In each example, traditional AI runs quietly in the background, doing its job without human intervention or fanfare, unlocking new value beyond what people can do today. These are the unsung AI workhorses of supply chain. It takes all four methods to build a successful AI strategy, so don’t let the conversational allure of generative AI lull you into a one-size-fits-all approach.
AI is meaningless without the right data
Two other prerequisites for success are data and an embedded AI strategy.
Simply put, it doesn’t matter how good your AI is if you don’t have the right data. AI requires data and lots of it. Not just any data but information relevant to the decisions and actions being taken. For making, moving, or selling goods, the most valuable data comes from your extended supply chain. These contain demand and supply signals that influence growth opportunities or risks – such as shifting consumer behavior, materials constraints, logistics capacity shortages, and changing trade regulations.

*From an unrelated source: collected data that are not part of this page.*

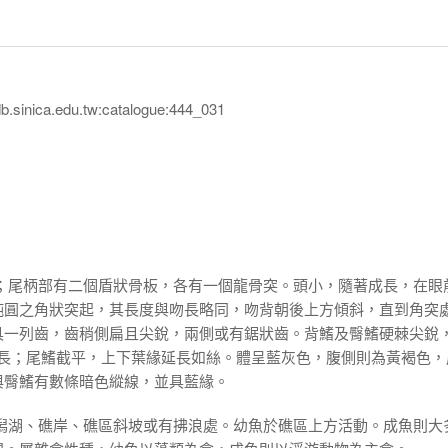
inica.edu.tw:catalogue:444_031
扁；尾柄部有二個盾狀骨板，各有一個龍骨突。頭小，隨著成長，在眼
鈍圓之角狀突起，其長度與吻長略同，吻背朝後上方傾斜，直到角突
具一列齒，齒稍側扁且尖銳，兩側或有鋸狀齒。背鰭及臀鰭硬棘尖銳
不延長；尾鰭截平，上下葉緣延長如絲。體呈藍灰色，腹側則為黃褐色，
與臀鰭有數條暗色縱線，並具藍緣。
、潟湖、礁岸、礁區斜坡或有拂浪處。幼魚於礁區上方活動。成魚則大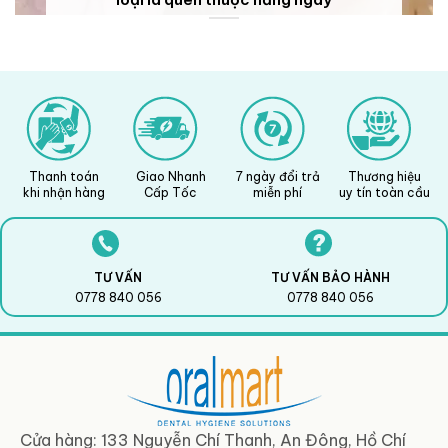
Thanh toán
Giao Nhanh
7 ngày đổi trả
Thương hiệu
khi nhận hàng
Cấp Tốc
miễn phí
uy tín toàn cầu
TƯ VẤN
TƯ VẤN BẢO HÀNH
0778 840 056
0778 840 056
Cửa hàng: 133 Nguyễn Chí Thanh, An Đông, Hồ Chí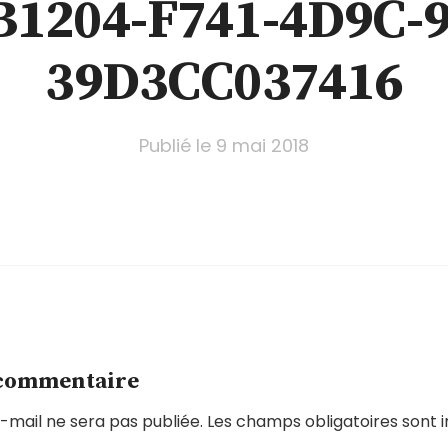
B1204-F741-4D9C-9
39D3CC037416
Publié le
9 mai 2018
 commentaire
-mail ne sera pas publiée.
Les champs obligatoires sont 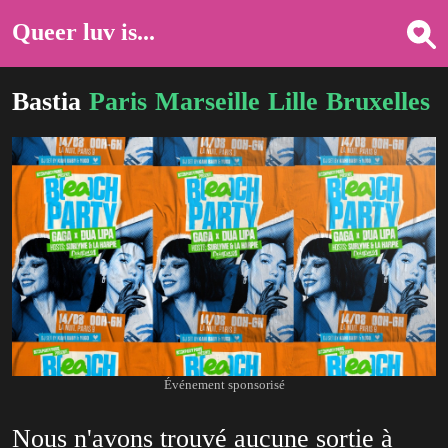
Queer luv is...
Bastia
Paris
Marseille
Lille
Bruxelles
Événement sponsorisé
Nous n'avons trouvé aucune sortie à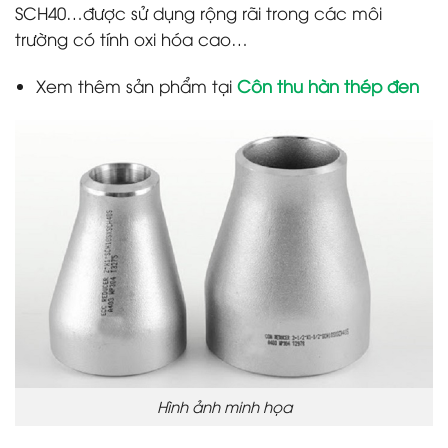
SCH40…được sử dụng rộng rãi trong các môi
trường có tính oxi hóa cao…
Xem thêm sản phẩm tại
Côn thu hàn thép đen
Hình ảnh minh họa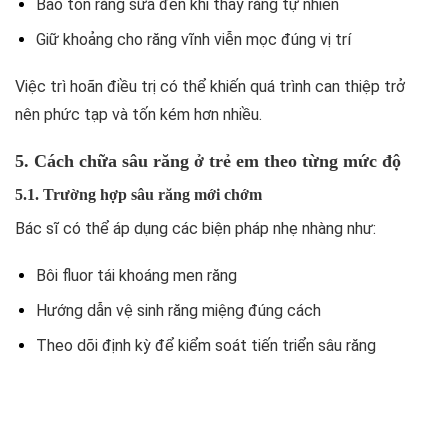
Bảo tồn răng sữa đến khi thay răng tự nhiên
Giữ khoảng cho răng vĩnh viễn mọc đúng vị trí
Việc trì hoãn điều trị có thể khiến quá trình can thiệp trở
nên phức tạp và tốn kém hơn nhiều.
5. Cách chữa sâu răng ở trẻ em theo từng mức độ
5.1. Trường hợp sâu răng mới chớm
Bác sĩ có thể áp dụng các biện pháp nhẹ nhàng như:
Bôi fluor tái khoáng men răng
Hướng dẫn vệ sinh răng miệng đúng cách
Theo dõi định kỳ để kiểm soát tiến triển sâu răng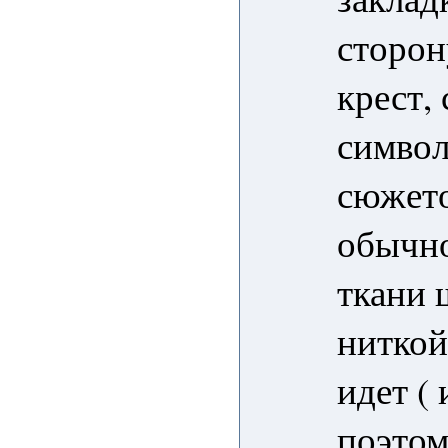
сторон
крест,
символ
сюжето
обычно
ткани 
ниткой
идет ( 
поэтом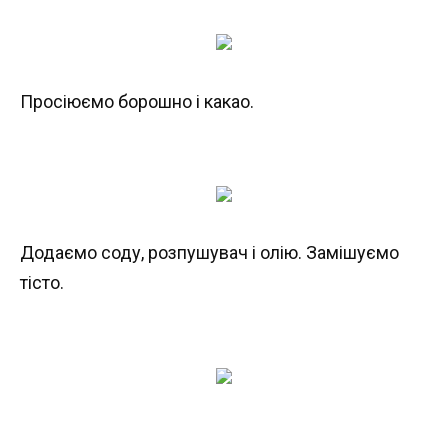
Просіюємо борошно і какао.
Додаємо соду, розпушувач і олію. Замішуємо
тісто.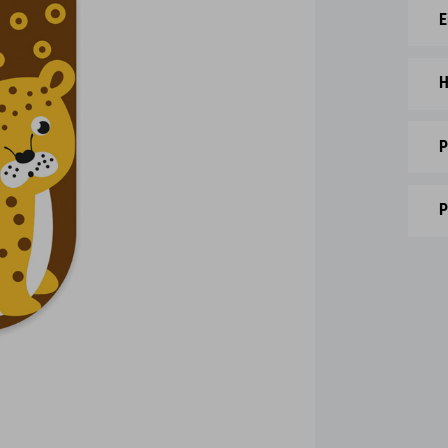
E
H
P
P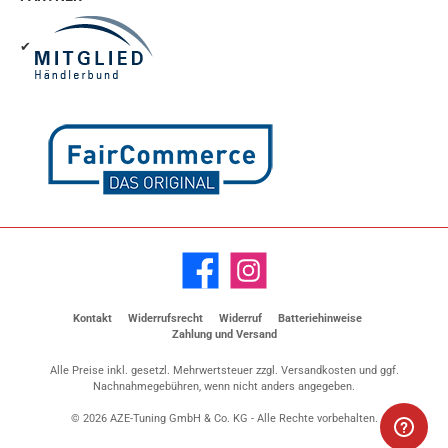
✔
Facebook
Instagram
Kontakt
Widerrufsrecht
Widerruf
Batteriehinweise
Zahlung und Versand
Alle Preise inkl. gesetzl. Mehrwertsteuer zzgl.
Versandkosten
und ggf.
Nachnahmegebühren, wenn nicht anders angegeben.
© 2026 AZE-Tuning GmbH & Co. KG - Alle Rechte vorbehalten.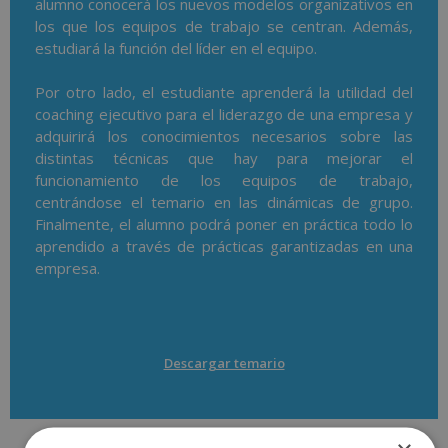
alumno conocerá los nuevos modelos organizativos en
los que los equipos de trabajo se centran. Además,
estudiará la función del líder en el equipo.
Por otro lado, el estudiante aprenderá la utilidad del
coaching ejecutivo para el liderazgo de una empresa y
adquirirá los conocimientos necesarios sobre las
distintas técnicas que hay para mejorar el
funcionamiento de los equipos de trabajo,
centrándose el temario en las dinámicas de grupo.
Finalmente, el alumno podrá poner en práctica todo lo
aprendido a través de prácticas garantizadas en una
empresa.
Descargar temario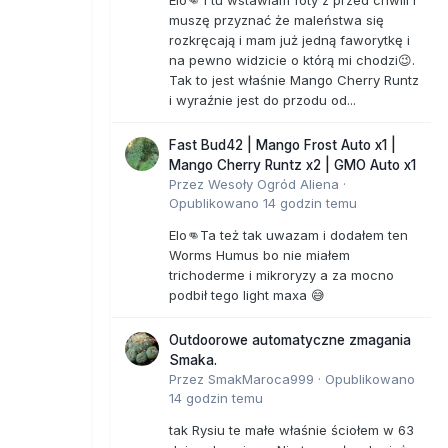
Elo👊 i tu wstawiam foty z przed chwili i
muszę przyznać że maleństwa się
rozkręcają i mam już jedną faworytkę i
na pewno widzicie o którą mi chodzi😉.
Tak to jest właśnie Mango Cherry Runtz
i wyraźnie jest do przodu od...
Fast Bud42 | Mango Frost Auto x1 |
Mango Cherry Runtz x2 | GMO Auto x1
Przez
Wesoły Ogród Aliena
·
Opublikowano
14 godzin temu
Elo👊Ta też tak uwazam i dodałem ten
Worms Humus bo nie miałem
trichoderme i mikroryzy a za mocno
podbił tego light maxa 😅
Outdoorowe automatyczne zmagania
Smaka.
Przez
SmakMaroca999
·
Opublikowano
14 godzin temu
tak Rysiu te małe właśnie ściołem w 63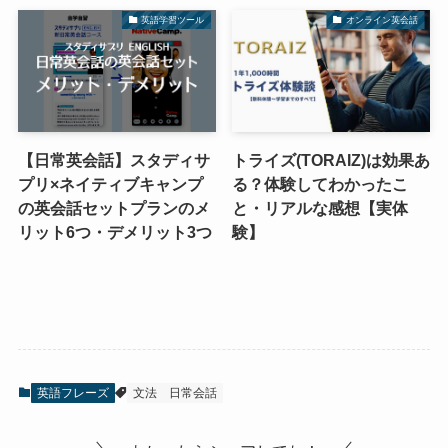
英語学習ツール
オンライン英会話
【日常英会話】スタディサ
トライズ(TORAIZ)は効果あ
プリ×ネイティブキャンプ
る？体験してわかったこ
の英会話セットプランのメ
と・リアルな感想【実体
リット6つ・デメリット3つ
験】
英語フレーズ
文法
日常会話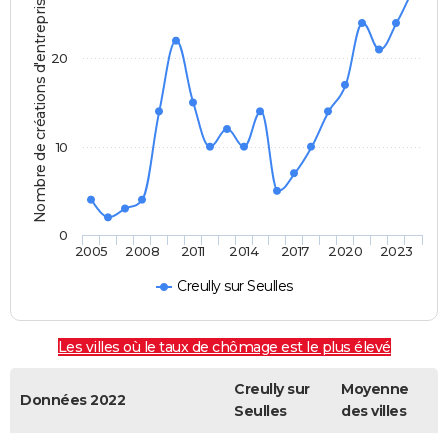
Nombre de créations d'entreprises
20
10
0
2005
2008
2011
2014
2017
2020
2023
Creully sur Seulles
Les villes où le taux de chômage est le plus élevé
Creully sur
Moyenne
Données 2022
Seulles
des villes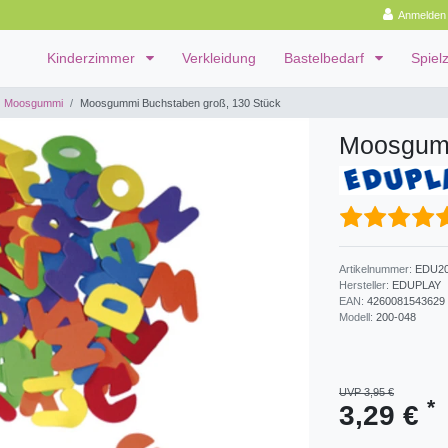
Anmelden
Kinderzimmer
Verkleidung
Bastelbedarf
Spiel
Moosgummi
Moosgummi Buchstaben groß, 130 Stück
Moosgumm
Artikelnummer:
EDU20
Hersteller:
EDUPLAY
EAN:
4260081543629
Modell:
200-048
UVP 3,95 €
*
3,29 €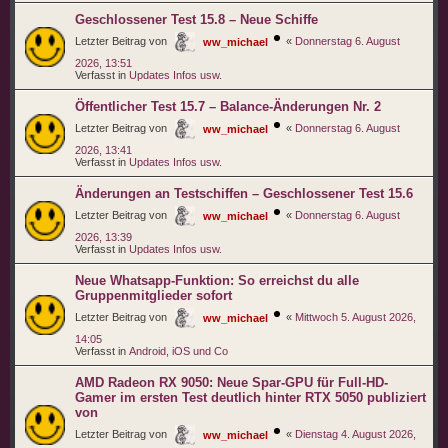
Geschlossener Test 15.8 – Neue Schiffe
Letzter Beitrag von
«
Donnerstag 6. August
ww_michael
2026, 13:51
Verfasst in
Updates Infos usw.
Öffentlicher Test 15.7 – Balance-Änderungen Nr. 2
Letzter Beitrag von
«
Donnerstag 6. August
ww_michael
2026, 13:41
Verfasst in
Updates Infos usw.
Änderungen an Testschiffen – Geschlossener Test 15.6
Letzter Beitrag von
«
Donnerstag 6. August
ww_michael
2026, 13:39
Verfasst in
Updates Infos usw.
Neue Whatsapp-Funktion: So erreichst du alle
Gruppenmitglieder sofort
Letzter Beitrag von
«
Mittwoch 5. August 2026,
ww_michael
14:05
Verfasst in
Android, iOS und Co
AMD Radeon RX 9050: Neue Spar-GPU für Full-HD-
Gamer im ersten Test deutlich hinter RTX 5050 publiziert
von
Letzter Beitrag von
«
Dienstag 4. August 2026,
ww_michael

This includes data from your internal operations and along the entire value chain of multiple tiers of partners, suppliers, distribution, transportation, customs, and border crossings. Gaining access to this information relies on a network that can connect the dots and lower the barriers of entry, getting leaders and AI systems the data they need to make better decisions. The more data points you have aggregated, the better any AI solution will perform.
Embed in day-to-day decisions to run the business
In recent years, AI has become a commodity, so unlocking value is no longer about having the best technology but how it’s applied to the business challenge. Specific to supply chain, the greatest value comes from embedding AI within the core tools used to make day-to-day decisions to make, move, and sell goods. Otherwise, it ends up as an overlay and more of an afterthought – instead of driving behavior at the time of decision.
“Yes, and” approach to success
In short, embrace the conversational aspects of generative AI, but don’t stop there. Build a strategy that considers all four methods and uses the right tools for the right job. Focus on data, data, data – especially from your value chain – and embed AI in your day-to-day decisions. AI will revolutionize supply chain management; leaders just need to know where and how to use it to unlock new value for their organization.